Lorsque nos parents nous ont appelés pour nous dire que leur chaudière venait de s’arrêter net, on a tout de suite repensé à notre galère avec la Geminox (pour ceux qui n’ont pas lu l’article, c’est par ici). Sauf que chez eux, c’était une autre marque et un code erreur inconnu au bataillon : CL sur une Viessmann Vitodens 100, qui clignotait en boucle sur l’écran. Alors on a fouillé les notices, les forums, les pages techniques, et on vous résume ici, en clair, ce que signifie ce code et ce que vous pouvez faire avant d’appeler un chauffagiste.

L’essentiel à retenir:

  • Le code erreur CL Viessmann Vitodens 100 correspond à un verrouillage de sécurité : la chaudière se coupe parce qu’elle détecte un problème et refuse d’allumer le brûleur.
  • Les causes les plus fréquentes : manque de gaz, souci d’allumage ou de flamme, problème de communication entre cartes électroniques ou tirage perturbé avec risque sur la combustion.
  • Vous pouvez vérifier quelques points simples (électricité, gaz, pression, reset unique), mais si le CL revient ou s’accompagne d’un voyant rouge, mieux vaut laisser la chaudière en sécurité et appeler un chauffagiste.

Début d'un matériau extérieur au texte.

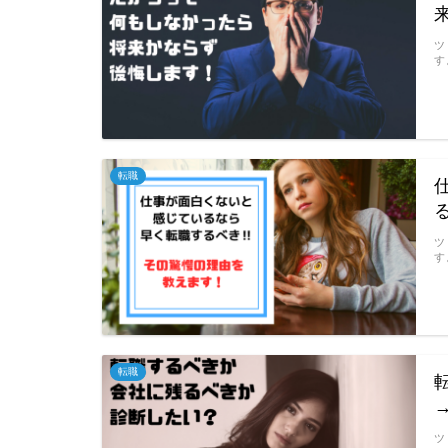
ツ
す
転職
ツ
す
転職
ツ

Code erreur CL sur chaudière Viessmann Vitodens 100 : quelle signification ?

Quand on commence à chercher des infos sur le code erreur CL d’une Viessmann Vitodens 100, on tombe très vite sur un premier problème : ce code n’apparaît pas dans toutes les listes de codes “Fxx” qu’on trouve en ligne ou dans les notices simplifiées. On voit bien les F1, F2, F4, etc., mais pas ce fameux CL. Forcément, pour un particulier, ça donne l’impression d’être face à un message “mystère” que même la documentation ne connaît pas.

En regardant la notice technique de la Vitodens 100-W, on comprend pourtant un point important : lorsque le symbole de défaut s’allume et qu’un code clignote, le brûleur ne s’enclenche plus tant que le défaut n’a pas été éliminé. Il est possible de tenter un réarmement, mais si le code revient, la consigne officielle est claire : il faut faire intervenir un professionnel. Autrement dit, on n’est pas sur une simple alerte d’information, mais bien sur un blocage de sécurité.

C’est là que le code CL prend son sens : il ne décrit pas forcément la panne précise (manque de gaz, problème d’allumage, carte électronique, etc.), mais il indique surtout que la chaudière s’est verrouillée pour se protéger. Sur certains forums spécialisés, des chauffagistes expliquent d’ailleurs que CL est souvent lié à un souci de dialogue ou de communication entre les cartes électroniques et les différents capteurs. Dit autrement : la chaudière ne “fait plus confiance” à ce qu’elle mesure, donc elle se coupe.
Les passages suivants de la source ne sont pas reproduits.